§ What is being asked
Where a line contains the word "через", copy that line from the records below.

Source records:
+--

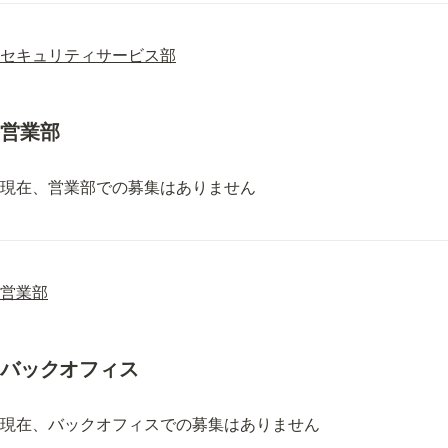
セキュリティサービス部
営業部
現在、営業部での募集はありません
営業部
バックオフィス
現在、バックオフィスでの募集はありません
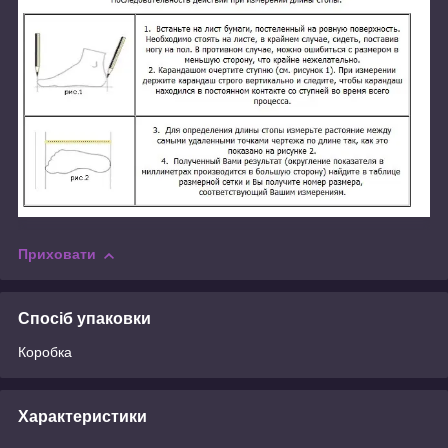
Приховати
Спосіб упаковки
Коробка
Характеристики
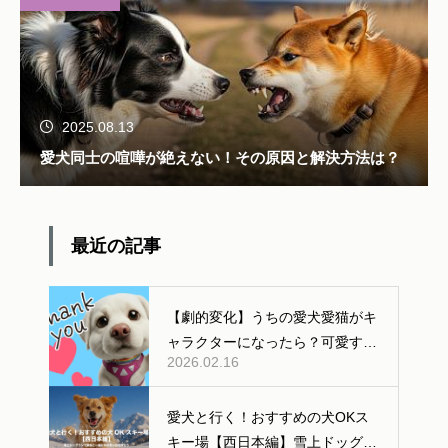
2025.08.13
愛犬同士の喧嘩が絶えない！その原因と解決方法は？
最近の記事
【劇的変化】うちの愛犬愛猫がキ
ャラクターになったら？可愛すぎ
2026.02.16
る「AI変身」ギャラリー公開！
愛犬と行く！おすすめの犬OKス
キー場【西日本編】雪上ドッグラ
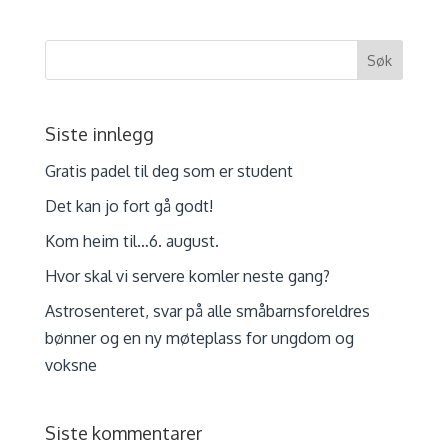
Siste innlegg
Gratis padel til deg som er student
Det kan jo fort gå godt!
Kom heim til…6. august.
Hvor skal vi servere komler neste gang?
Astrosenteret, svar på alle småbarnsforeldres
bønner og en ny møteplass for ungdom og
voksne
Siste kommentarer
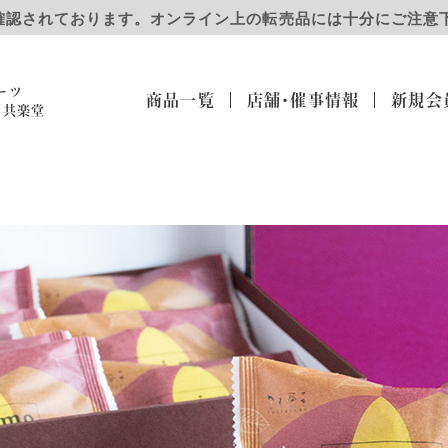
確認されております。オンライン上の転売品には十分にご注意
ーツ
商品一覧
店舗・催事
情報
新規会
）共楽堂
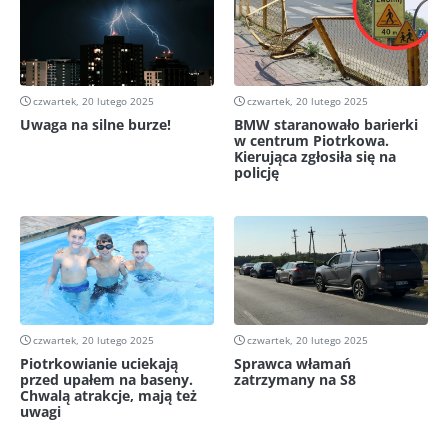
czwartek, 20 lutego 2025
czwartek, 20 lutego 2025
Uwaga na silne burze!
BMW staranowało barierki
w centrum Piotrkowa.
Kierująca zgłosiła się na
policję
czwartek, 20 lutego 2025
czwartek, 20 lutego 2025
Piotrkowianie uciekają
Sprawca włamań
przed upałem na baseny.
zatrzymany na S8
Chwalą atrakcje, mają też
uwagi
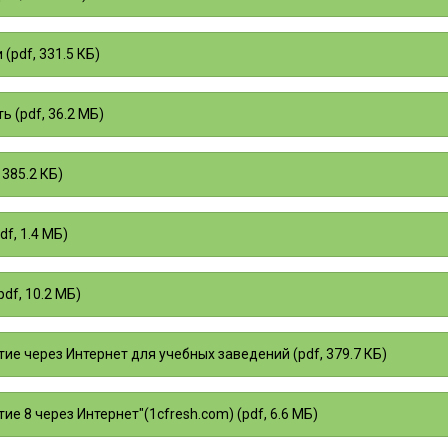
(pdf, 331.5 КБ)
ь (pdf, 36.2 МБ)
 385.2 КБ)
f, 1.4 МБ)
df, 10.2 МБ)
ие через Интернет для учебных заведений (pdf, 379.7 КБ)
ие 8 через Интернет"(1cfresh.com) (pdf, 6.6 МБ)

+--

§ Response to this task
ие через Интернет для учебных заведений (pdf, 379.7 КБ)
ие 8 через Интернет"(1cfresh.com) (pdf, 6.6 МБ)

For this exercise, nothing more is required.